Menanti Misi BPKH yang Belum Selesai
Persoalan rutin yang dihadapi oleh umat muslim di Indonesia adalah kenaikan ongkos naik haji yang cukup besar dari tahun ke tahun.
Context.id, JAKARTA - Kenaikan ongkos haji tiap tahunnya menjadi problem klasik yang terus dihadapi umat muslim Indonesia. Pasalnya, kenaikan itu memberatkan masyarakat yang ingin berhaji karena ongkosnya cukup besar.
Padahal, persoalan ini bisa ditanggulangi jika Badan Pengelola Keuangan Haji (BPKH) bisa mengambil langkah untuk berinvestasi ke sektor riil.
Berdasarkan catatan Context, sebelumnya kepengurusan BPKH yang lalu sudah mencanangkan investasi di sektor riil, bahkan hampir dieksekusi. Akan tetapi rencana itu tidak terealisasi hingga berakhirnya masa kepengurusan .
Kala itu, Anggota BPKH Bidang Investasi dan Kerjasama Luar Negeri Hurriyah El Islamy membeberkan rencana badan itu masuk ke beberapa sektor riil di Arab Saudi, karena semakin membengkaknya biaya haji.
Sebagai contoh, pada 2021, biaya akomodasi hajii mulai dari penginapan di tenda dan makan, untuk semalam sudah mencapai Rp10 juta. Biaya itu masih di luar biaya transportasi pesawat terbang. Para jemaah akan menghabiskan waktu selama 45 hari di Arab Saudi sehingga biaya totalnya mencapai Rp450 juta.
“Bisa dibayangkan, tidak mungkin mereka bayar Rp450 juta. Itu di luar pesawat. Itu harga tenda,” terangnya.
Karena itu, BPKH menurutnya perlu melakukan langkah mengontrol harga dengan cara masuk ke sektor riil di Arab Saudi, karena jika tidak menjadi pemain di sana, Indonesia tidak akan memiliki posisi tawar untuk menjaga efisiensi biaya haji.
“Kita tidak bisa mendikte pihak Arab Saudi soal harga. Ke depan kalau dibuka open market siapa bayar duluan dia yang dapat sehingga satu-satunya kita masuk ke sektor investasi yang dibutuhkan oleh jemaah haji asal Indonesia di sana. Kalau harga selalu naik kapan mereka bisa berangkat,” tambahnya.
Dia melanjutkan, dengan BPJH berinvestasi di sektor riil maka saat biaya naik operasional naik, margin BPJH dari investasi itu ikut naik yang kemudian akan disubsidikan kembali ke publik, termasuk ke para calon jemaah haji.
“Itu cara smart.

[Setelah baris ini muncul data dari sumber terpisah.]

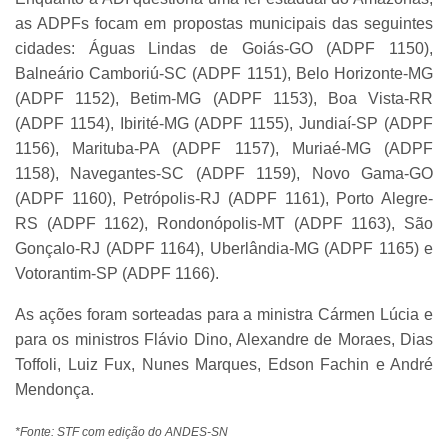
as ADPFs focam em propostas municipais das seguintes
cidades: Águas Lindas de Goiás-GO (ADPF 1150),
Balneário Camboriú-SC (ADPF 1151), Belo Horizonte-MG
(ADPF 1152), Betim-MG (ADPF 1153), Boa Vista-RR
(ADPF 1154), Ibirité-MG (ADPF 1155), Jundiaí-SP (ADPF
1156), Marituba-PA (ADPF 1157), Muriaé-MG (ADPF
1158), Navegantes-SC (ADPF 1159), Novo Gama-GO
(ADPF 1160), Petrópolis-RJ (ADPF 1161), Porto Alegre-
RS (ADPF 1162), Rondonópolis-MT (ADPF 1163), São
Gonçalo-RJ (ADPF 1164), Uberlândia-MG (ADPF 1165) e
Votorantim-SP (ADPF 1166).
As ações foram sorteadas para a ministra Cármen Lúcia e
para os ministros Flávio Dino, Alexandre de Moraes, Dias
Toffoli, Luiz Fux, Nunes Marques, Edson Fachin e André
Mendonça.
*Fonte: STF com edição do ANDES-SN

Karena itu program quick win ini harus segera dilakukan yang meliputi makanan, hotel, transportasi, rumah sakit. Ini esensial bahkan ke depannya ada pabrik bus karena kami sudah analisis kondisi transportasi di Saudi," ucapnya.
Di Saudi, semua impor dan mereka tiap tahun jumlahnya harus sekian banyak untuk mengakomodasi 2,5 juta jemaah, belum umrah dan sesuai visi 2030, kapasitasnya akan naik dua kali lipat.
Hurriyah sudah memperkirakan pada 2023 pelaksanaan haji sudah kembali ke situasi normal seperti sebelum pandemi karena itu sangat mungkin kapasitas akomodasi penginapan yang tidak lagi menggunakan tenda melainkan hotel lengkap dengan berrbagai fasilitas termasuk mesin pendingin.
Hal itu merupakan visi dari para pembesar di Arab Saudi yang menginginkan pelaksanaan haji menjajdi suatu kegiatan yang nyaman. Tentunya berbagai kenyamanan itu akan berimbas pada kenaikan biaya lebih dari Rp10 juta per hari.
Terkait bus, dia membeberkan bahwa di Arab Saudi, usia bus maksimal hanya 10 tahun dan setap tahun pasti ada permintaan unit baru. Selama ini, bus didatangkan dari beberapa negara dan paling banyak berasal dari China dan Jepang.
Padahal, lanjutnya, Indonesia punya kapasitas untuk membuat bus listrik. Hal itu sudah ia sampaikan kepada beberapa pangeran di Arab Saudi dan mereka telah melihat pontesi ini serta memiliki ketertarikan.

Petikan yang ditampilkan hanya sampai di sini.